Mark Tross is an American Christian pastor, radio and television personality, columnist, and former disk jockey residing in New Mexico. The current pastor at Victory Church of God in Grants, New Mexico, Tross is also host of Ask The Pastor, New Mexico's longest-running radio call-in program.

==Early life and education==
Tross was born in Newark, New Jersey, on May 8, 1957, to Marian Claire and Frederick Tross. He attended Passaic Valley Regional High School, graduating in 1975. He then attended Connecticut School of Broadcasting. Tross landed his first radio gig at WKMB, Stirling Country, as a Country Music DJ in 1980. He produced his own radio program in Elmira, New York, called The Number 1 Hits of All Time.

==Career==
Tross retired from Pathmark, a supermarket company based in New Jersey, where he was a manager for 23 years. Prior to that, he managed for Quick-Chek Food Stores and worked for ShopRite supermarket in Little Falls, New Jersey, where he lived during his high school years.

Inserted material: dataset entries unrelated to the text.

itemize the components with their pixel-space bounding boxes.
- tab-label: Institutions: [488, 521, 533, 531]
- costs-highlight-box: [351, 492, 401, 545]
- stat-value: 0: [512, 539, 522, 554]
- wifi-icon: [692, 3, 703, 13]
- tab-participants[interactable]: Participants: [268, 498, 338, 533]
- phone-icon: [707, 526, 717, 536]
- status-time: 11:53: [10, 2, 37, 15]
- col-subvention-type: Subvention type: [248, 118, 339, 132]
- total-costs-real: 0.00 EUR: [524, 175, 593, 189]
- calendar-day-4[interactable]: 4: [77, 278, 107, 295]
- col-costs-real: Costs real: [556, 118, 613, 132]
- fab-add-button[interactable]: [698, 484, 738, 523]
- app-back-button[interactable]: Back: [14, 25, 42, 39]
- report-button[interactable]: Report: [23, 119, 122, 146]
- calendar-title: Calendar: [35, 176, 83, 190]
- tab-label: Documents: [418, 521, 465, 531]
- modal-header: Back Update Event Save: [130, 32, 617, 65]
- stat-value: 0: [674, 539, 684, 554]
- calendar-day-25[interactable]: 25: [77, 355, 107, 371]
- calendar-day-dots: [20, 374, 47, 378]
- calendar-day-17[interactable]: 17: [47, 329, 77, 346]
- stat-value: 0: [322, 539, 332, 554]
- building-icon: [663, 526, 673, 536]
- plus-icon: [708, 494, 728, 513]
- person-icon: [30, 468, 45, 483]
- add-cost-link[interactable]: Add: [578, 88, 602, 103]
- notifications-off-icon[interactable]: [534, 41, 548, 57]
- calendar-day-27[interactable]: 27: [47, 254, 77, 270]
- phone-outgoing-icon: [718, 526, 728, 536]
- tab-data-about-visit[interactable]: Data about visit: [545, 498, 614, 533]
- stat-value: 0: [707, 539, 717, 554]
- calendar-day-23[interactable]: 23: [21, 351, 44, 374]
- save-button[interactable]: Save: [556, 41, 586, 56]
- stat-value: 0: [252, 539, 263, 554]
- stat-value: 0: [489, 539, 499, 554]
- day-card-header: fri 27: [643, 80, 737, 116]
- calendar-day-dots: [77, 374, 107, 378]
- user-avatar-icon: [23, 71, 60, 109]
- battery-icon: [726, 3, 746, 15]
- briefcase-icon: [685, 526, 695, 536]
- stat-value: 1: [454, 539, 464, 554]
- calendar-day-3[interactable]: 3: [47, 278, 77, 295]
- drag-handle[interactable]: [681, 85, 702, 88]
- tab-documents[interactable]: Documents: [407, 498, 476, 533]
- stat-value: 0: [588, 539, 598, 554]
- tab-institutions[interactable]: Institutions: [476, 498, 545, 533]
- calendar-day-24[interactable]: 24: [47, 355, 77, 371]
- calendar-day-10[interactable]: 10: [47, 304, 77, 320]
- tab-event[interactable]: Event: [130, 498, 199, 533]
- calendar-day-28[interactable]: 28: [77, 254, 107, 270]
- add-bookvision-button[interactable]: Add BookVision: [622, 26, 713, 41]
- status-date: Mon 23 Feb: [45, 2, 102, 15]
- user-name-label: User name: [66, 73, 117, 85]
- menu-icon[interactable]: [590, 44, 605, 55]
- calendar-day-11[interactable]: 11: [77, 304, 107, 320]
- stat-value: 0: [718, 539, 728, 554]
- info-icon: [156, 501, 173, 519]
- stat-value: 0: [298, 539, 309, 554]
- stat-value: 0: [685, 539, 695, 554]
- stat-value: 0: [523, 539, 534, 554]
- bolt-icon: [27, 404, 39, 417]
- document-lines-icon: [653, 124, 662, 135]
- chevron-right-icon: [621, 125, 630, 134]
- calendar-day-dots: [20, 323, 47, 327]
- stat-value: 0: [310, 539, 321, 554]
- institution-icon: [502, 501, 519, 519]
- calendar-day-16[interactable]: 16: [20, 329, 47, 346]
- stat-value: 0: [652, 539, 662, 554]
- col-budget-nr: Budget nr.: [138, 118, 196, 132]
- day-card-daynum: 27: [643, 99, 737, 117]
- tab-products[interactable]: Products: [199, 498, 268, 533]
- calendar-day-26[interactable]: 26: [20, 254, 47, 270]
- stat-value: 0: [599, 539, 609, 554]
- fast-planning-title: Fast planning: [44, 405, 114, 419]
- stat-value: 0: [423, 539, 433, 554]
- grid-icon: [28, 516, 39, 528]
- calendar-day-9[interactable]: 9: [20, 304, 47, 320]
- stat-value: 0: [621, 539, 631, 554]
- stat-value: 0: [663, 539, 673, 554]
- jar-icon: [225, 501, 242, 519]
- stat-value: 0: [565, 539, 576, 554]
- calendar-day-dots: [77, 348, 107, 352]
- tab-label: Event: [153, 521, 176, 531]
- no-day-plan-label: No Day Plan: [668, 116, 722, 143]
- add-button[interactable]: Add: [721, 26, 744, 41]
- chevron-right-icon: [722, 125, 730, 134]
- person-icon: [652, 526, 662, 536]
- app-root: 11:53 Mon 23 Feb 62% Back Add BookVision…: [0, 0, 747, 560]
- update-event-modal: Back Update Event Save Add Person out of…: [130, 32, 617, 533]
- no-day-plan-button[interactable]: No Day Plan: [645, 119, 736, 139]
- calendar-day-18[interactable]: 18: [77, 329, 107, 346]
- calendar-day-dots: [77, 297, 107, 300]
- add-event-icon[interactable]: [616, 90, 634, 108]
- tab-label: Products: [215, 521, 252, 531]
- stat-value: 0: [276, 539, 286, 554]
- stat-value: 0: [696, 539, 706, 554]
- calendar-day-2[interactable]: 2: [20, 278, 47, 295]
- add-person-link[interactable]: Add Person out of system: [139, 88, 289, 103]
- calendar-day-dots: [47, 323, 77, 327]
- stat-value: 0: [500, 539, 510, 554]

Tross made a number of guest appearances on Two Nice Jewish Boys, a radio program hosted by Gary Selman and Jonathan Cahn, author of The Harbinger, on WWDJ. Tross was assistant pastor for Cahn at Beth Israel Messianic Center in Lodi, New Jersey, and later in Garfield, New Jersey, in the late 1980s and early-1990s. In 1982, Tross became a Christian and was licensed under Pastor Charlie Rizzo, from Maranatha, Church of the Nazarene and helped establish the Harvest Christian Fellowship of New York City, with Pastor Mike Finizio.

After moving to New Mexico, Tross was licensed through the International Church of the Foursquare Gospel in Rio Rancho, was pastor of Gladstone Church, Overseer of Ekklesia Outreach in Rio Rancho, until he moved to Grants in March 2012. Tross served as Foursquare Missions Coordinator for Foursquare and also oversaw the Simple Church initiative for that organization, under its president, Pastor Jack Hayford.

Tross is the host of the radio show The Bible Factor, formerly called New Mexico News & Views. He first started this program with Pastor Larry Moss, formerly of Heights Cumberland Presbyterian Church in Albuquerque, New Mexico.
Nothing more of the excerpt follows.